The Vagus Nerve
- marketingc8
- 7 minutes ago
- 3 min read
Two fun facts about the Vagus Nerve before we get to a fascinating new article about how you can take care of it.
Yes, take care of it.
First, the word “vagus” comes from the Latin and it means “wandering.” Perfect. The vagus nerve is the longest and most extensive cranial nerve as it meanders its way down from the brainstem through the neck to the heart, lungs, and digestive organs.
Second, it was first described by the Greek anatomist Galen 1,400 years ago. He provided the first anatomical description of the nerve and traced its path into the chest and abdomen. Galen did his work on pigs, cutting the recurrent laryngeal (related to the larynx) nerves, he proved that the brain controls vocalization. As you might imagine, this was a finding of great importance at the time.
Some fourteen centuries later, a German pharmacologist named Otto Loewi demonstrated that the electrical stimulation of the vagus nerve released a chemical substance that slowed the heart. The chemical was later identified as acetylcholine and Loewi won the Nobel Prize in Physiology or Medicine in 1936,

As we all know, the vagus nerve is the main nerve of the parasympathetic system and it controls involuntary functions such as heart rate, breathing, and digestion. Its wandering ways bring the vagus nerve to support a wide range of organs including the heart, lungs, liver, kidneys, and most of the digestive tract.
Which brings us to this article on Medium.com written by Andy Murphy (“Spreading joy through writing and breathwork.”)
The article’s title: “The Vagus Nerve Is Like Every Muscles in the Body—Use It and It Strengthens”
While we’re not quite sure how a nerve can be a muscle, we get the point and Murphy’s excellent suggestion.
The bottom line?
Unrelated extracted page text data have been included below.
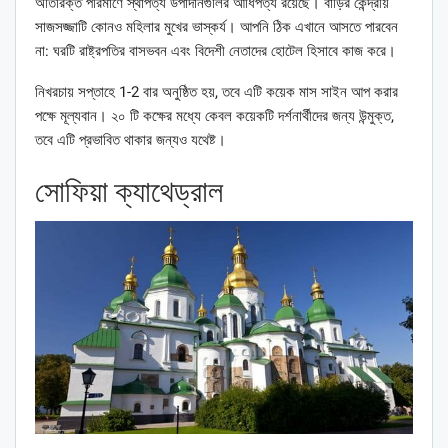
অতিরিক্ত পরিমাণে স্থাপত্য উপাদানগুলির আধিপত্য রয়েছে। বাড়ির কেন্দ্রীয়
সাজসজ্জাটি কোনও মহিলার মুখের ভাস্কর্য। আপনি ঠিক এখানে আসতে পারবেন
না: ঘরটি রাষ্ট্রপতির বাসভবন এবং বিদেশী নেতাদের হোটেল হিসাবে কাজ করে।
নিখরচায় সপ্তাহে 1-2 বার অনুষ্ঠিত হয়, তবে এটি কয়েক মাস সাইন আপ করার
পক্ষে মূল্যবান। ২০ টি কক্ষের মধ্যে কেবল কয়েকটি দর্শনার্থীদের জন্য উন্মুক্ত,
তবে এটি প্রভাবিত থাকার জন্যও যথেষ্ট।
সোফিয়া ক্যাথেড্রাল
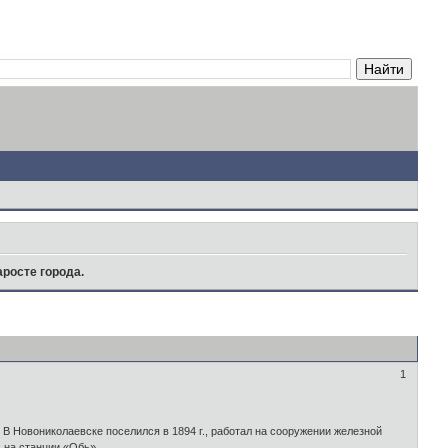
аросте города.
1
В Новониколаевске поселился в 1894 г., работал на сооружении железной
 на станции «Обь».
As Murphy puts it, “the health of our vagus nerve is in our control.”
In other words, treat your vagus nerve well and it will treat you back!
A lot of this might be common sense because, after all, where does the vagus nerve end and the body begin? It’s all inter-related, inter-connected, and all the interlinked and integrated words you can come up with.
Nonetheless, Murphy suggests:
1. Stretching
2. Breathing
3. Humming and chanting
4. Laughing
5. Putting your bare feet on the earth
6. Jumping in cold water
7. Exercising
8. Getting massages
9. Creating “soft eyes”
Okay, great list. But let’s go back and touch on three points that might not be immediately obvious.
Humming and chanting, suggests Murphy, activates the vagus nerve. Murphy says he chants for five minutes every morning before his 20-minute breathwork routine and that the “vagus nerve dances on the vibration.” Gargling also works (but who gargles for five minutes)?
Putting your bare feet on the earth, he says, is called earthing. Scientific studies, he says, have discovered that earthing improves glucose regulation, reduces stress, supports immune function, improves sleep, and regulates the nervous system.
And creating “soft eyes” means stop scaring at computer screens! Well, it’s more than that—it’s a conscientious time (for a half hour or so) when you should gaze off in the far distance and “expand your awareness to the spaces up and down without moving your eyes” while also staying connected to your breath.
“It’s not rocket science,” writes Murphy. “Stretch, breathe, laugh, get your bare feet on the earth, exercise, and eat good food.”
Maybe one more step? Thank your vagus nerve. It’s handling issues all day long without any of us having to stop and give it direction.